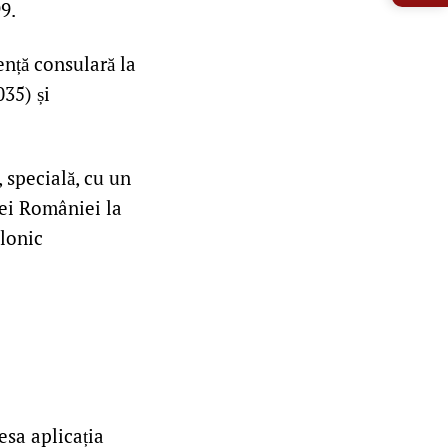
9.
nță consulară la
35) și
 specială, cu un
dei României la
lonic
esa aplicația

= = = = = = =

## TASK TO COMPLETE
All that should be returned is the run of lines from the one with "nță consulară la" to the last line of the material above, copied exactly.

## THE ANSWER
nță consulară la
35) și
 specială, cu un
dei României la
lonic
esa aplicația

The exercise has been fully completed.